What is art through the lens of a musician, film director, actor or a nightclub’s emcee? This month, you can find an answer at the Staller Center for the Arts’ “Larry Rivers: Collaboration and Appropriation” exhibit.
Born Yitzroch Loiza Grossberg, the artist who created the exhibit’s artwork was active through much of the 20th century, and he led a controversial life filled with heroin and a variety of women, according to a “The New York Times” article. He carried that same experimental spirit into his artwork. As a pioneer, he broke the limitation of style by merging figurative art, which depicts the reality, and juxtaposed it with abstraction.
“Larry could paint really quickly,” David Joel, the director of Larry Rivers Foundation, said. It is estimated that the unusually prolific Rivers created more than 3,500 pieces.

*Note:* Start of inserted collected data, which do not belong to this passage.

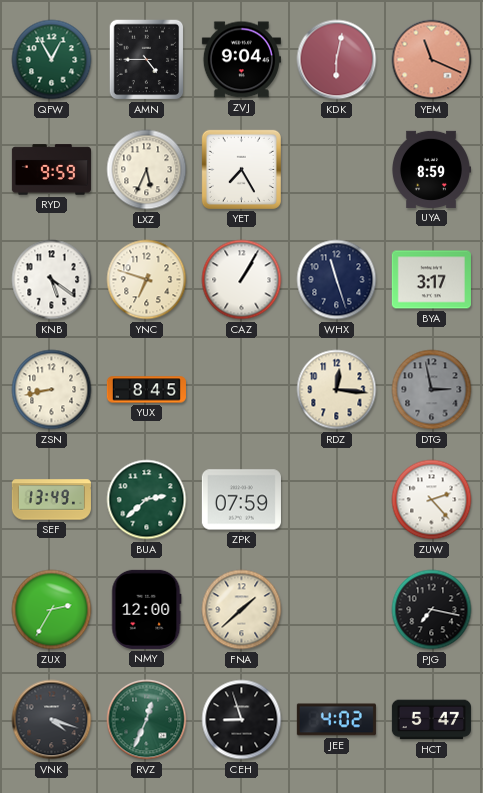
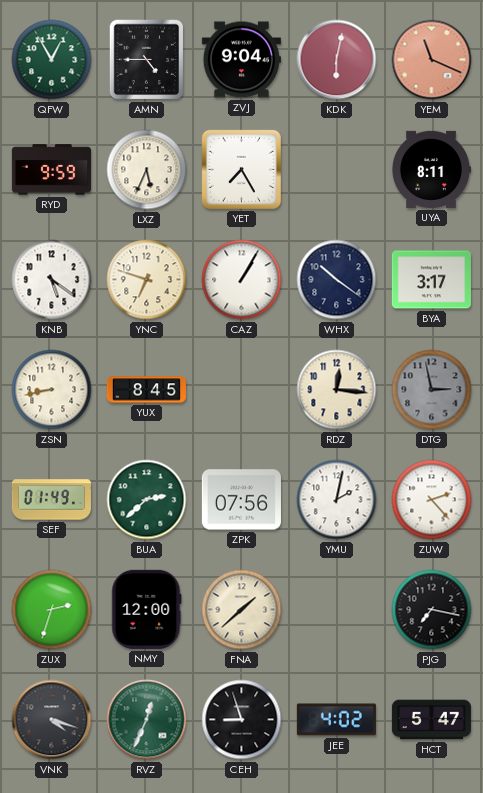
UYA: 8:59 -> 8:11
WHX: 11:27 -> 10:21
SEF: 13:49 -> 01:49
ZPK: 07:59 -> 07:56
YMU: none -> 2:02
ZUX: 2:35 -> 2:33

His art influenced many minds of the next era, including, most significantly, Andy Warhol, who openly admitted this inspiration, according to the Larry Rivers Foundation website.
Rivers’s subjects range from personal encounters with friends and pop culture film stars to solemn topics such as the Russian Revolution and the plight of Jews in Europe.
Rivers’s multiple personalities and multi-talentedness make him hard to categorize; “The New York Times” recently had an article touting him as “an artist with a musician’s ear for duets.” One of the best examples of this is his lithographic series entitled “Stones.” In this collaboration with Frank O’Hara, he drew upon his experiences as an improv jazz saxophonist at the Juliard School by engaging in a dialogue between himself and the poet solely through images and words. There was a lot of collaboration between the two, and it would have been filled with intellectual tension. As Helen Harrison, the curator of the exhibit, puts it, “much as jazz soloists take cues and improvise” upon one another.
The first piece that catches people’s attention as they enter the gallery is Modernist Times (1988), in which Charlie Chaplin tripped over the abstract mechanical wheels as he usually would in the working class scenes in the movies. Just like how people now craze over the remix of a radio hit, Rivers based this piece on Fernand Léger’s inspiration in the film “Modern Times.”
Rivers doesn’t just pay homages to predecessors like Gogh, Max Ernst, and Matisse, rather, he completely reinterprets them. For example, the torment of Van Gogh was vividly portrayed with chairs dangling all over his head in “Art and the Artist: Chairs and Van Gogh.” The naked dancing humans by Matisse were created with new hues of colors—bold, romantic red and professional, navy, blue fitting to metropolitan taste.
A nonconforming master cannot be respected without criticism as well. According to an article in “Vanity Fair,” it comes in the form of the documentary, Growing, which centered on his topless adolescent daughters, not included in the exhibit. However, his other experimental films, “A Day in the Life of a Cleaning Woman” and “Mounting Tensions” are screened continuously in the gallery.
Although Rivers passed away in 2002 at the age of 78, his interactive piece continues to invite students to participate in a colloquy with him. For those who wish to be endowed in his enigma, the exhibit runs until Dec. 8, 12 p.m. to 4 p.m. from Tuesday to Friday, and 7 p.m. to 9 p.m. on Saturdays.